Heterometallic Iridium, Rhodium and Ruthenium Nitrido Complexes Supported by Oxygen and Sulfur Donor Ligands

Heterometallic μ‐nitrido complexes have been synthesized from organometallic complexes containing O/S‐donor ligands and a ruthenium(VI) nitride. The treatment of [Ir(tpip)(L)2] (tpip−=[N(Ph2PO)2]−; L=cyclooctene (coe) or 2,6‐dimethylphenylisocyanide (xylNC)) and [Ir{N(iPr2PS)2}(coe)] with [Ru(LOEt)(N)Cl2] (LOEt−=[Co(η5‐C5H5){P(O)(OEt)2}3]−) (1) afforded [(L)(tpip)Ir(μ‐N)Ru(LOEt)Cl2] (L=coe (2) or xylNC (3)) and [(coe){N(iPr2PS)2}Ir(μ‐N)Ru(LOEt)Cl2] (4), respectively, in which the Ir−N(nitride) bonds show double bond character.
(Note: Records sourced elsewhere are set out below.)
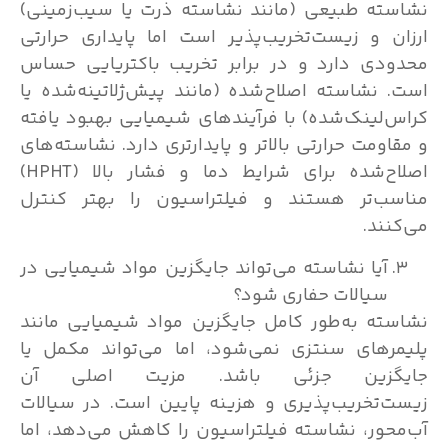
ته طبیعی (مانند نشاسته ذرت یا سیب‌زمینی)
ن و زیست‌تخریب‌پذیر است اما پایداری حرارتی
دی دارد و در برابر تخریب باکتریایی حساس
 نشاسته اصلاح‌شده (مانند پیش‌ژلاتینه‌شده یا
‌لینک‌شده) با فرآیندهای شیمیایی بهبود یافته
اومت حرارتی بالاتر و پایدارتری دارد. نشاسته‌های
اصلاح‌شده برای شرایط دما و فشار بالا (HPHT)
ب‌تر هستند و فیلتراسیون را بهتر کنترل
نند.
آیا نشاسته می‌تواند جایگزین مواد شیمیایی در
سیالات حفاری شود؟
ته به‌طور کامل جایگزین مواد شیمیایی مانند
رهای سنتزی نمی‌شود، اما می‌تواند مکمل یا
گزین جزئی باشد. مزیت اصلی آن
‌تخریب‌پذیری و هزینه پایین است. در سیالات
حور، نشاسته فیلتراسیون را کاهش می‌دهد، اما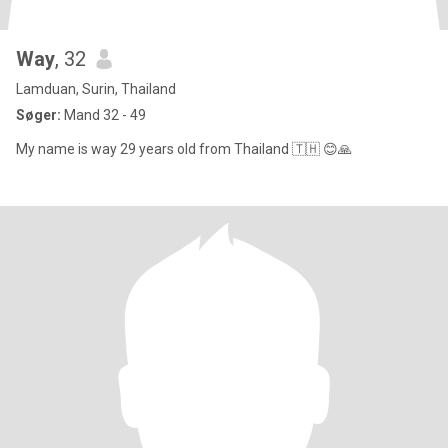
Way
, 32
Lamduan, Surin, Thailand
Søger:
Mand 32 - 49
My name is way 29 years old from Thailand 🇹🇭 😊🙏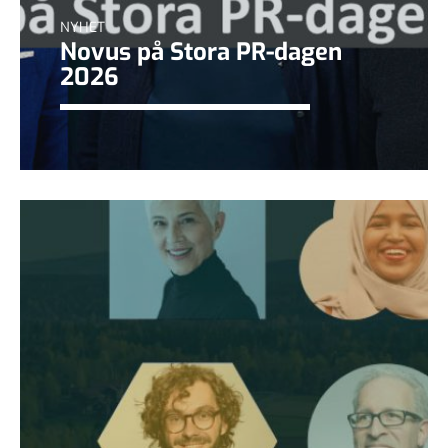
NYHET
Novus på Stora PR-dagen
2026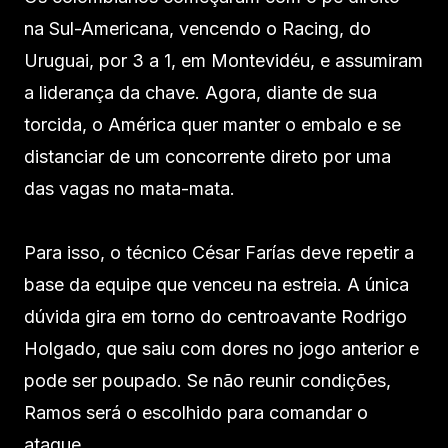
na Sul-Americana, vencendo o Racing, do
Uruguai, por 3 a 1, em Montevidéu, e assumiram
a liderança da chave. Agora, diante de sua
torcida, o América quer manter o embalo e se
distanciar de um concorrente direto por uma
das vagas no mata-mata.
Para isso, o técnico César Farías deve repetir a
base da equipe que venceu na estreia. A única
dúvida gira em torno do centroavante Rodrigo
Holgado, que saiu com dores no jogo anterior e
pode ser poupado. Se não reunir condições,
Ramos será o escolhido para comandar o
ataque.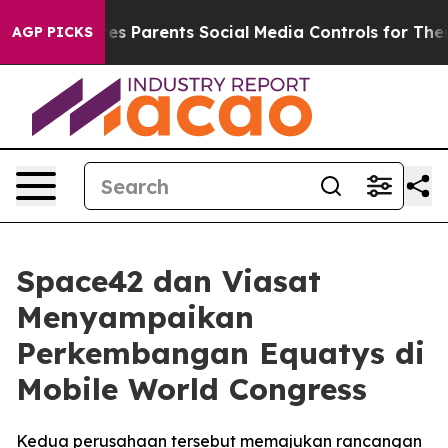
l Gives Parents Social Media Controls for Their Kids. S
AGP PICKS
Space42 dan Viasat
Menyampaikan
Perkembangan Equatys di
Mobile World Congress
Kedua perusahaan tersebut memajukan rancangan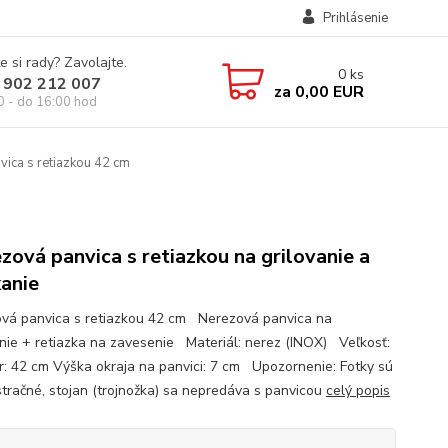
Prihlásenie
e si rady? Zavolajte.
0
ks
 902 212 007
za
0,00 EUR
0 - do 16:00 hod
ica s retiazkou 42 cm
zová panvica s retiazkou na grilovanie a
anie
vá panvica s retiazkou 42 cm Nerezová panvica na
anie + retiazka na zavesenie Materiál: nerez (INOX) Veľkosť:
r: 42 cm Výška okraja na panvici: 7 cm Upozornenie: Fotky sú
ustračné, stojan (trojnožka) sa nepredáva s panvicou
celý popis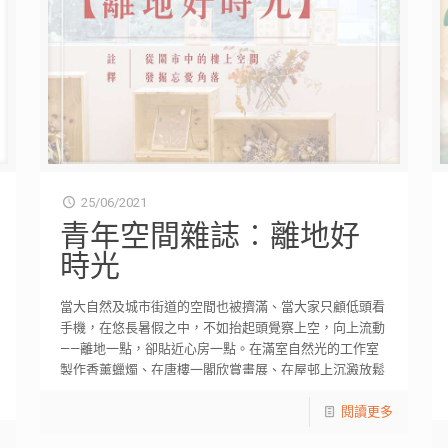
25/06/2021
青年空間雜誌︰離地好
時光
當大自然及城市街道的空間也被擠滿、當大家只顧低頭看
手機，在悠長暑假之中，不如抬起頭覺察上空，向上流動
——離地一點，卻貼近心房一點。在滿室自然光的工作室
製作香薰蠟燭、在唐樓一閣欣賞畫展、在屋邨上沉澱放鬆
[…]
閱讀更多
多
The bonding in 2–4 can be described by two resonance forms: Ir(I)−N≡Ru(VI) and Ir(III)=N=Ru(IV). The treatment of [Ph4P][Ir(CO)2Cl2] with 1 afforded (PPh4)[(CO)Cl2Ir(μ‐N)Ru(LOEt)Cl2] (5) that reacted with [Tl(SR)] to give (PPh4)[(CO)(RS)2Ir(μ‐N)Ru(LOEt)Cl2] (R=xyl (6), C6F4H (7)). The reaction of [M(acac)(CO)2)] or [Ru(acac)2(coe)2] (acac−=acetylacetonate) with 1 gave [(CO)(acac)M(μ‐N)Ru(LOEt)Cl2] [M=Ir (8), Rh (9)] or [(H2O)(acac)2Ru(μ‐N)Ru(LOEt)Cl2] (10), whereas the treatment of [Ru(acac)2(MeCN)2] with 1‐azidoadamantane (AdN3) yielded a Ru(II) tetrazene complex, [Ru(acac)2(N4Ad2)] (11). Heterometallic M−N−Ru (M=Ir, Rh, Ru) complexes have been synthesized from the reactions of organometallic complexes containing O/S‐donor ligands with a ruthenium(VI) nitride. X‐ray crystallography indicated that there is extensive π delocalization in the M−N−Ru units. The factors affecting the bonding in the heterometallic nitrido complexes have been studied.